Hello, Moms, I want to bring your attention to a serious issue. It’s sad but true: Our beautiful breastfed babies are not immune to dental decay. I have personal experience with this and have done some research that I’d like to share.
Here’s the gist of it: One of the most reputable and commonly-cited studies published in the 2007 American Association of Pediatrics Journal (Iida H,Auinger P, Billings RJ, Weitzman M.) concludes that while there is no increased incidence of tooth decay with breastfed babies over formula (I think we knew that), infant tooth decay is still extremely prevalent: this study found that between 20% - 30% of breastfed children had some kind of dental decay by the time they were toddlers. That's a little daunting. A couple other studies have turned up a similar statistic, but many of them seem to have poor controls and dubious methodology. But still, if studies continue to bear this out, it is huge.
We know it irks us breastfeeding moms to no end when we are bombarded by media saying that on-demand feeding and night feeding causes dental decay - why should this be the case when this is the natural and normal way to feed our children?

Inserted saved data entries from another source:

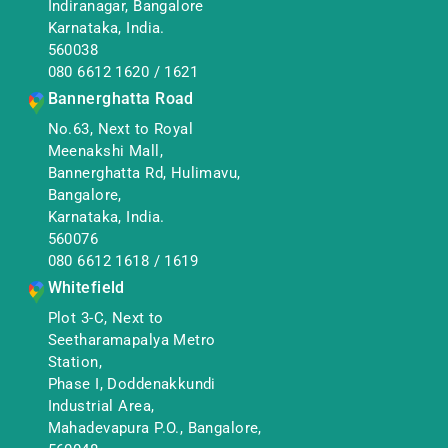
Indiranagar, Bangalore
Karnataka, India.
560038
080 6612 1620
/
1621
Bannerghatta Road
No.63, Next to Royal
Meenakshi Mall,
Bannerghatta Rd, Hulimavu,
Bangalore,
Karnataka, India.
560076
080 6612 1618
/
1619
Whitefield
Plot 3-C, Next to
Seetharamapalya Metro
Station,
Phase I, Doddenakkundi
Industrial Area,
Mahadevapura P.O., Bangalore,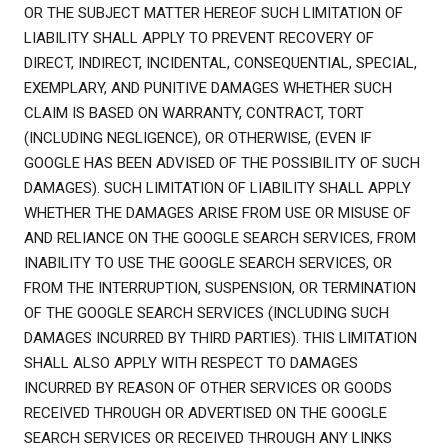
OR THE SUBJECT MATTER HEREOF SUCH LIMITATION OF
LIABILITY SHALL APPLY TO PREVENT RECOVERY OF
DIRECT, INDIRECT, INCIDENTAL, CONSEQUENTIAL, SPECIAL,
EXEMPLARY, AND PUNITIVE DAMAGES WHETHER SUCH
CLAIM IS BASED ON WARRANTY, CONTRACT, TORT
(INCLUDING NEGLIGENCE), OR OTHERWISE, (EVEN IF
GOOGLE HAS BEEN ADVISED OF THE POSSIBILITY OF SUCH
DAMAGES). SUCH LIMITATION OF LIABILITY SHALL APPLY
WHETHER THE DAMAGES ARISE FROM USE OR MISUSE OF
AND RELIANCE ON THE GOOGLE SEARCH SERVICES, FROM
INABILITY TO USE THE GOOGLE SEARCH SERVICES, OR
FROM THE INTERRUPTION, SUSPENSION, OR TERMINATION
OF THE GOOGLE SEARCH SERVICES (INCLUDING SUCH
DAMAGES INCURRED BY THIRD PARTIES). THIS LIMITATION
SHALL ALSO APPLY WITH RESPECT TO DAMAGES
INCURRED BY REASON OF OTHER SERVICES OR GOODS
RECEIVED THROUGH OR ADVERTISED ON THE GOOGLE
SEARCH SERVICES OR RECEIVED THROUGH ANY LINKS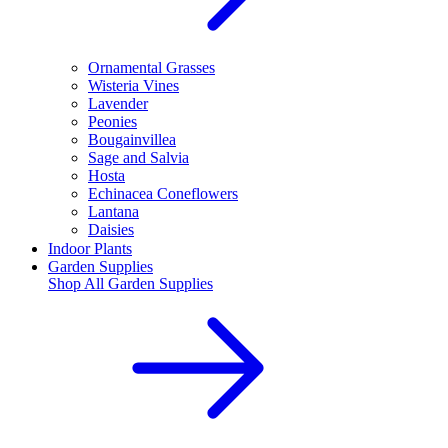
Ornamental Grasses
Wisteria Vines
Lavender
Peonies
Bougainvillea
Sage and Salvia
Hosta
Echinacea Coneflowers
Lantana
Daisies
Indoor Plants
Garden Supplies
Shop All
Garden Supplies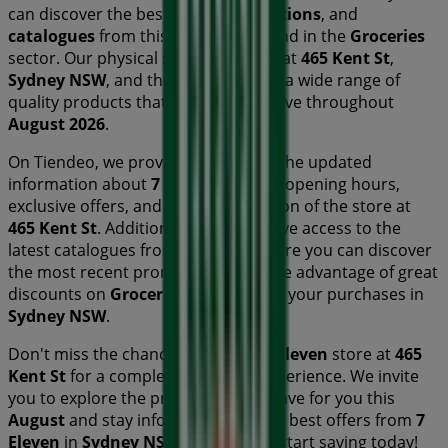
can discover the best
offers
,
promotions
, and
catalogues
from this renowned brand in the
Groceries
sector. Our physical store is located at
465 Kent St
,
Sydney NSW
, and there you will find a wide range of
quality products that will help you save throughout
August 2026
.
On Tiendeo, we provide you with all the updated
information about
7 Eleven
, such as opening hours,
exclusive offers, and the exact location of the store at
465 Kent St
. Additionally, you will have access to the
latest catalogues from
7 Eleven
, where you can discover
the most recent promotions and take advantage of great
discounts on
Groceries
products for your purchases in
Sydney NSW
.
Don't miss the chance to visit the
7 Eleven
store at
465
Kent St
for a complete shopping experience. We invite
you to explore the promotions we have for you this
August
and stay informed about the best offers from
7
Eleven
in
Sydney NSW
. Visit us and start saving today!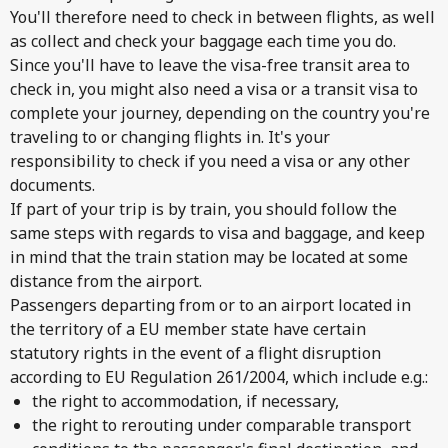
You'll therefore need to check in between flights, as well
as collect and check your baggage each time you do.
Since you'll have to leave the visa-free transit area to
check in, you might also need a visa or a transit visa to
complete your journey, depending on the country you're
traveling to or changing flights in. It's your
responsibility to check if you need a visa or any other
documents.
If part of your trip is by train, you should follow the
same steps with regards to visa and baggage, and keep
in mind that the train station may be located at some
distance from the airport.
Passengers departing from or to an airport located in
the territory of a EU member state have certain
statutory rights in the event of a flight disruption
according to EU Regulation 261/2004, which include e.g.:
the right to accommodation, if necessary,
the right to rerouting under comparable transport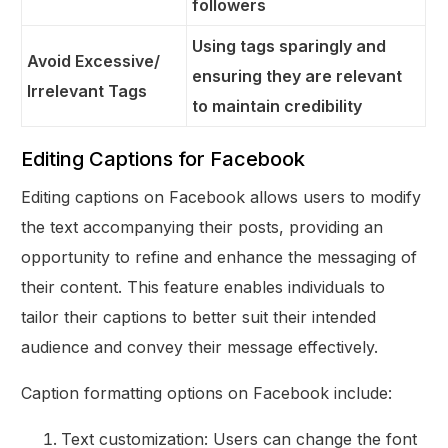
followers
Using tags sparingly and
Avoid Excessive/
ensuring they are relevant
Irrelevant Tags
to maintain credibility
Editing Captions for Facebook
Editing captions on Facebook allows users to modify
the text accompanying their posts, providing an
opportunity to refine and enhance the messaging of
their content. This feature enables individuals to
tailor their captions to better suit their intended
audience and convey their message effectively.
Caption formatting options on Facebook include:
Text customization: Users can change the font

Surely all children through history did not have their baby teeth rotting out, right? (Drs Palmer, B and Torney, H). That would be, as Dr. Brian Palmer puts it, “evolutionary suicide.” Studies on frequency of feeding and night feeding have had mixed results. But as near as a historical perspective can show, this seems to be a modern problem. So where is it coming from? Different diets for moms and kids? Different tooth structure? Super-bacteria? Research is not showing any answers yet.
However, we need to try to put aside our annoyance and accept that regardless of the natural and historical perspective, the problem absolutely does exist here and now. My own personal experience reinforces this. My son had to have all his upper teeth capped at 18 months due to severe early dental decay. He didn’t eat sugary foods or juice, he was just a free and frequent round-the-clock nurser. Two other regulars in my breastfeeding group had four children between them (all older, aged 3 - 7 years) with virtually identical nutrition and nursing patterns and no dental decay.
I’m certainly not saying don’t feed on-demand, or night-feed! I'm saying check and clean your child’s teeth as often as possible and get them to a dentist before age one - in case you're one of the unlucky ones, like me. I actually spotted the buildup on my child’s teeth at about 7 months, but our pediatrician said it was nothing to worry about. He was wrong. Monitoring and cleaning teeth is really pretty easy, and doesn’t have to interfere in a natural breastfeeding lifestyle. Maybe we can’t manage the level of perfection that our dentists recommend, but we should do whatever we can. Risk factors to watch for may include early tooth eruption, very frequent nursing, family history of tooth decay, and lack of fluoridated water - although that last one is a matter for much debate, too.
The point is, all you have to do is check and clean as much as you can – a good close watch on those first erupting teeth may help to catch a problem before it gets out of control.
If you want more information that is as open and unbiased as possible, please check out the Kelly Mom website or the National Institute of Health (nih.gov).